Lyon and colleagues tested their system on its ability to detect biotin, a B-complex vitamin. To make the two-micrometer-wide microlenses, they coated the surface of a flexible polymeric hydrogel microsphere with the antigen biotin and aminobenzophenone (ABP), a photo-cross-linking agent, which is able to chemically attach to other molecules when exposed to UV light. Adhering these microparticles on a glass substrate causes them to deform into microlenses. After binding the biotin with its antibody, researchers hit it with ultraviolet light, causing the ABP to react with the antibody, attaching it to the microlens irreversibly. The microlenses are now ready to do their job.

“When you expose the lens to a solution that contains the antigen, it will compete for the binding site on the antibody. When the antigen and antibody bind, the lens swells and become less dense, changing its focus,” said Lyon.

Once developed into a device, the microlenses’ ability to conduct rapid chemical and biological tests could lead to significant savings in healthcare costs as many blood tests could be run in a physician’s office rather than being sent to an outside lab. It could also allow authorities to rapidly detect and identify a toxic chemical in the event of a spill or terrorist attack.

Many traditional analyses using enzyme or fluorophore-labeled antibodies can take up to a day or more and require large pieces of expensive equipment. A device built with microlenses could be handheld, since standard technologies currently exist that integrate microlenses into compact optical systems.

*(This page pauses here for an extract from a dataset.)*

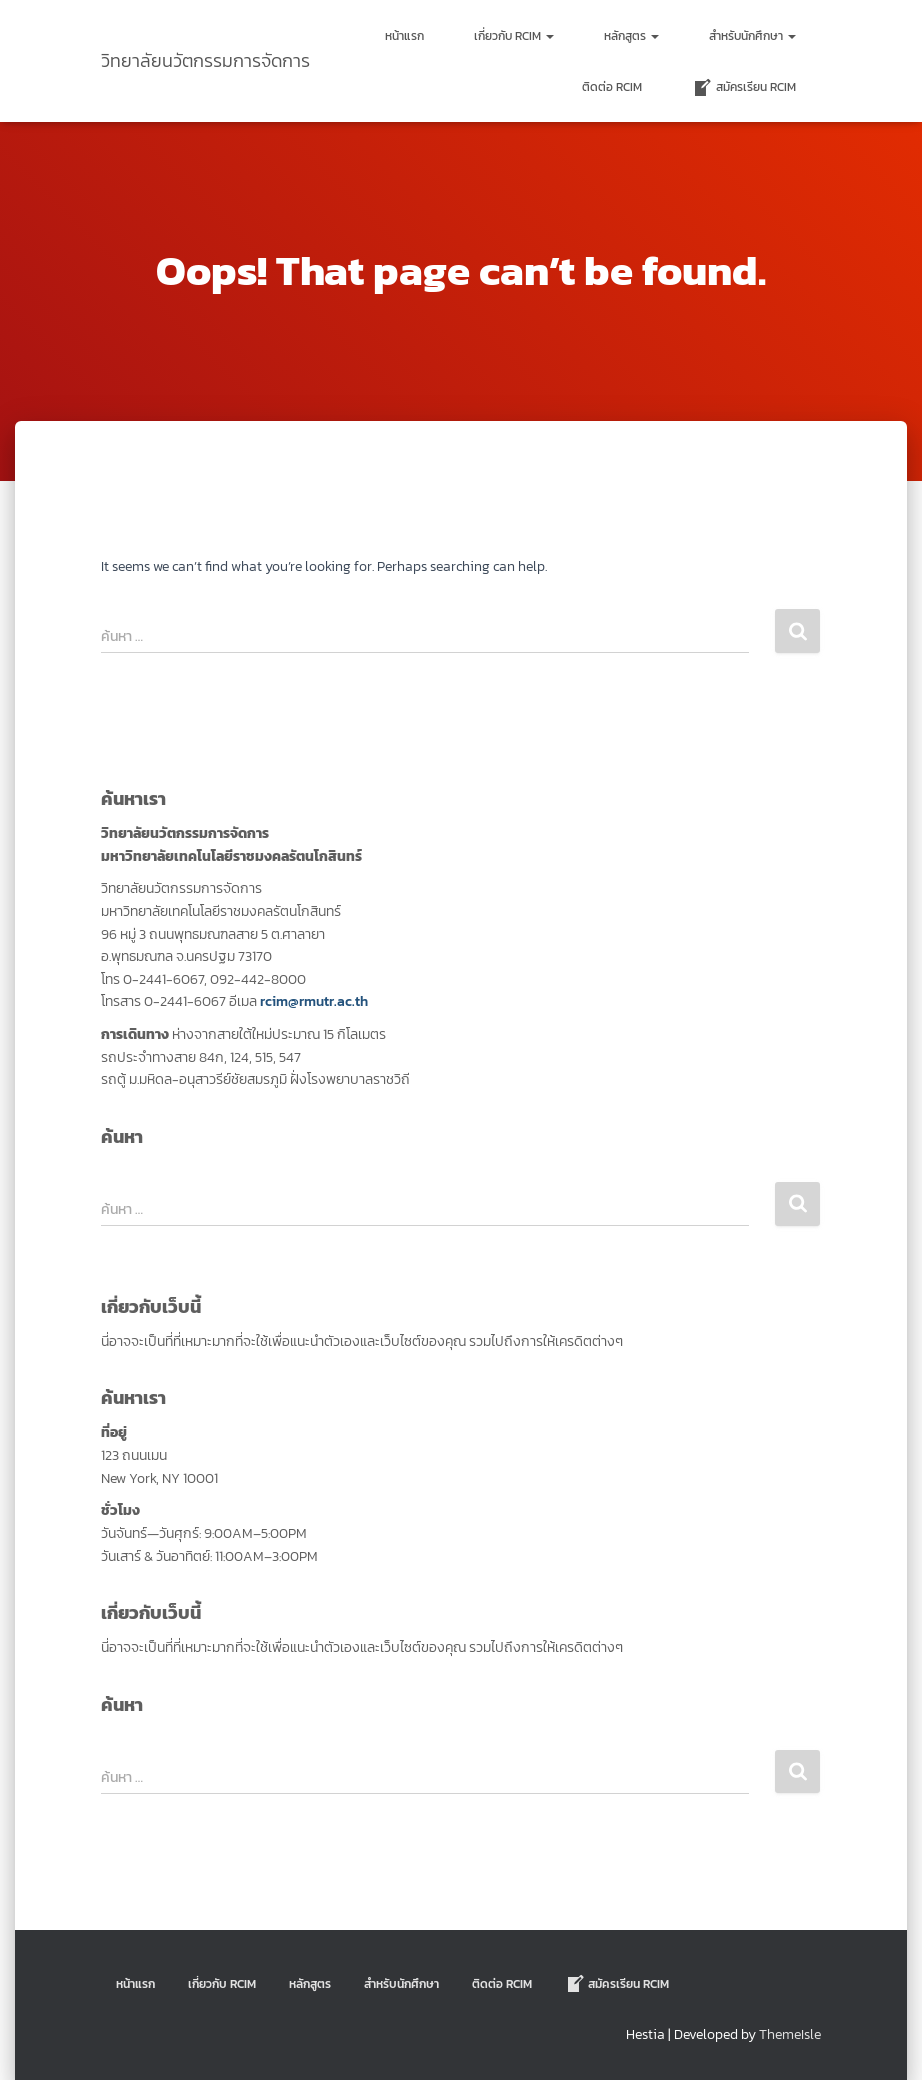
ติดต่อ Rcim (612, 87)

“The beauty of this is that the microlenses are very tunable in terms of sensitivity,” said Lyon. “You can also make arrays so you can detect multiple components on one sample, allowing you to multiplex your detection. Whereas now, each separate thing that doctors look for in a blood test is a different test they have to do in the lab.”

Lyon said the next step in developing the microlens sensors is to test the technology’s performance in complex biological fluids, like blood serum.